Uhuru Kenyatta banned the traveling into and out of Nairobi and four other surrounding counties as well as ordered the closure of businesses and schools that did not provide essential services.
Fast forward to March 27, 2023, Azimio La Umoja One Kenya Alliance’s leader Raila Odinga led the second opposition demonstration to demand the lowering of the runaway high cost of living as well as demonstrations against the presidency of President William Ruto which was an alleged result of a stolen election.
Nairobi News, now therefore, draws parallels, over how both events affected the capital city of Kenya, Nairobi:
- Millions of Kenyans actively chose to remain indoors- At the height of the pandemic, millions of Kenyans chose to obey orders to remain indoors for their own health safety. Despite a few groups here and there shrugging off the health protocols and guidelines issued by the Ministry of Health, overall, the streets of Nairobi were largely empty except for essential workers. Similarly, during the March 27 Maandamano Monday, thousands of business owners chose to keep their premises locked and thousands more workers opted to remain indoors to avoid running into demonstrators who sometimes turn violent. This was despite the government assuring them that they would provide adequate security and that Monday was not a public holiday as had been announced by Raila Odinga. Today, the streets of Nairobi’s Central Business District had sparing foot traffic in the morning and empty roads compared to the heavy traffic witnessed in town daily.

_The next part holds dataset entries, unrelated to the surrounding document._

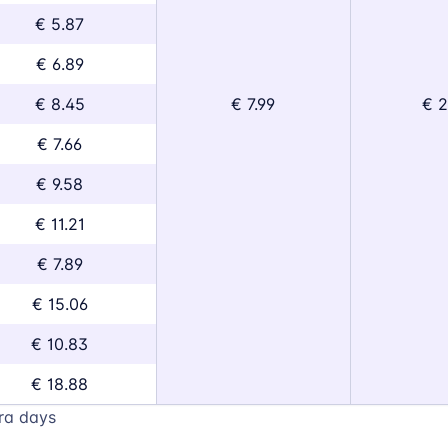
€ 5.87
€ 6.89
€ 8.45
€ 7.99
€ 2
€ 7.66
€ 9.58
€ 11.21
€ 7.89
€ 15.06
€ 10.83
€ 18.88
ra days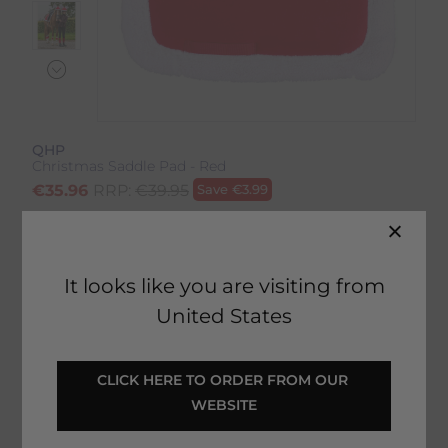
QHP
Christmas Saddle Pad - Red
€
35.96
RRP:
€
39.95
Save
€
3.99
Product Code:
10829IP
EMAIL ME WHEN BACK IN STOCK
It looks like you are visiting from
United States
Description
CLICK HERE TO ORDER FROM OUR 
WEBSITE
Delivery & Returns
Christmas Saddle Pad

- The economy of Nairobi County was severely affected- Uhuru Kenyatta announced tax cuts on value added rates as well as corporation tax. He also ordered 100% tax relief for Kenyans earning up to Sh 24,000 to give millions of families the capabilities of providing for themselves across the country, leading to an economic shrink by 5.7%. These were among the measures that also affected the revenue collection bottom line of the city by the relevant authorities. In the March 27 maandamano and its preceding March 20 one, Nairobi Governor Johnson Sakaja said that the city lost nearly half its daily revenue due to the demonstrations that kept working Kenyans away from work and their businesses. According to Governor Sakaja, Nariobi lost Sh 30.3 million on March 20, saying that if the government let Azimio La Umoja continue with their biweekly demonstrations, the city will lose more revenue.

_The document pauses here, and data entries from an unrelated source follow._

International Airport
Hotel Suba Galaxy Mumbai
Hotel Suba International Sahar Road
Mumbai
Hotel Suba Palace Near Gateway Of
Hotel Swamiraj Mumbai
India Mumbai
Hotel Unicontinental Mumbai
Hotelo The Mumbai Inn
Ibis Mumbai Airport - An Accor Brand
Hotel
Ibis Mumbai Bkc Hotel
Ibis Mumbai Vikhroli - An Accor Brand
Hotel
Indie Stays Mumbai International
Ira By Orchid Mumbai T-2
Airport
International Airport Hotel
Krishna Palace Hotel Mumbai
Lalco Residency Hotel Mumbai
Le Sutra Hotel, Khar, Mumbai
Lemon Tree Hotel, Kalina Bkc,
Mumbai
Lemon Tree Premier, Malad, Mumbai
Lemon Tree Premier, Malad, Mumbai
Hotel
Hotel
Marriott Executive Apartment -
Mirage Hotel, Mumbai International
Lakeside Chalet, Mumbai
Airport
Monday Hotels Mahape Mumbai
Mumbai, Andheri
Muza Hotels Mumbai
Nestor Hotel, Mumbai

- Deployment of law enforcement officers- In March 2020 and the ensuing months, law enforcement officers were tasked with ensuring that Kenyans were adhering to the orders and health guidelines instituted by the president and the Ministry of Health. They were also tasked with apprehending those breaking curfew and covid mandates such as staying at home, masking up, maintaining social distancing and avoiding large gatherings. During the 2023 maandamano, police were also deployed to the streets to break up large gatherings and prevent them from gaining momentum to demonstrate in support of the opposition. Several police vehicles and officers were spotted along several streets in Nairobi; and were ordered to arrest anyone demonstrating or found carrying crude weapons in the name of maandamano.
The opposition demonstrations are set to take place every Monday and Thursday until President William Ruto meets three conditions outlined by the opposition. They include lowering the high cost of living as he had promised and failed to do, having the Independent Electoral and Boundaries’ computer servers opened to the public to show who legitimately won the August 2022 presidential election, and the stopping of the replacement of a number of IEBC commissioners in a process the opposition termed as unlawful.